Together we created The Food Lab for Kids, gaining strong support from Science and Cooking professor Michael Brenner, Harvard School of Engineering and Applied Sciences (SEAS) Director of Education Kathryn Hollar and research/education specialist Jorge Pozo, and Science and Cooking course staff Christina Andujar, Pia Sorenson, and Naveen Sinha. With financial support from a SEAS Nectar grant, we launched the project over the spring in collaboration with Area IV Youth Center, whose Director Nicole Rodriguez enthusiastically agreed to host a pilot run of our Science of Pizza curriculum.
Our team of nine Harvard undergraduate students, many who are alumni of the Science and Cooking course, served as our teachers for weekly hands-on, lab-based classes on that incorporate science concepts and good nutrition habits.
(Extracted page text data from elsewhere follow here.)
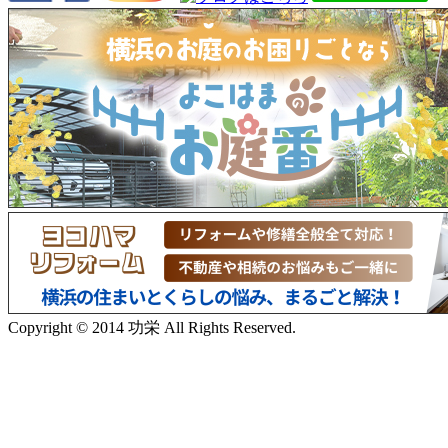
Copyright © 2014 功栄 All Rights Reserved.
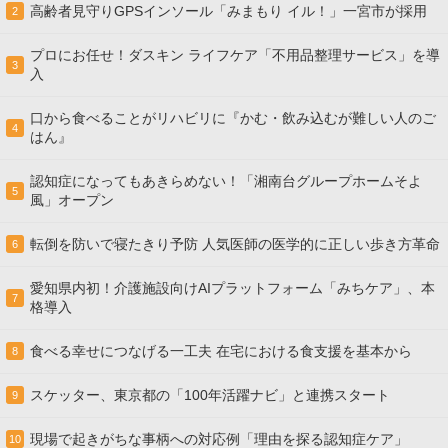
高齢者見守りGPSインソール「みまもり イル！」一宮市が採用
2
プロにお任せ！ダスキン ライフケア「不用品整理サービス」を導
3
入
口から食べることがリハビリに『かむ・飲み込むが難しい人のご
4
はん』
認知症になってもあきらめない！「湘南台グループホームそよ
5
風」オープン
転倒を防いで寝たきり予防 人気医師の医学的に正しい歩き方革命
6
愛知県内初！介護施設向けAIプラットフォーム「みちケア」、本
7
格導入
食べる幸せにつなげる一工夫 在宅における食支援を基本から
8
スケッター、東京都の「100年活躍ナビ」と連携スタート
9
現場で起きがちな事柄への対応例「理由を探る認知症ケア」
10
Week by week, we covered everything from the fermentation in pizza dough to the Maillard Reaction on caramelized vegetable toppings to thickeners in marinara sauce. We saw the growth of our students as they grasped onto concepts learned from week to week. Their center staff and parents were also impressed by the kitchen skills the kids obtained, everything from safe knife skills to proper stove work.
The culmination of the program experience was in a research project they conducted in the final weeks of the course. We saw this as the ultimate test: will the students be sufficiently motivated and empowered to come up with their own research questions and design proper experiments to test their hypotheses? The answer was an overwhelming yes!
Students formed groups and decided their own research projects. They ended up exploring how to make fluffier pancakes (the magic is in beating the egg whites!), chewier cookies (with the use of different sugars), and crunchier French fries (by altering the cooking method). They had the opportunity to present to their peers, at an Area IV youth center hosted science fair, and then again at the SEAS Design Fair. The students will have another opportunity to showcase their work to the greater Cambridge/Boston community, as well as world class chefs and scientists, at a rescheduled Cambridge Science Festival event at SEAS this coming fall.
After our successful pilot, we are excited to be working on expanding the offerings of The Food Lab for Kids locally and even eventually nationwide. Our goal is to demonstrate how science curriculum can be effective in through this engaging medium, and lead to positive life skills in health and nutrition, while making this opportunity accessible to all kids.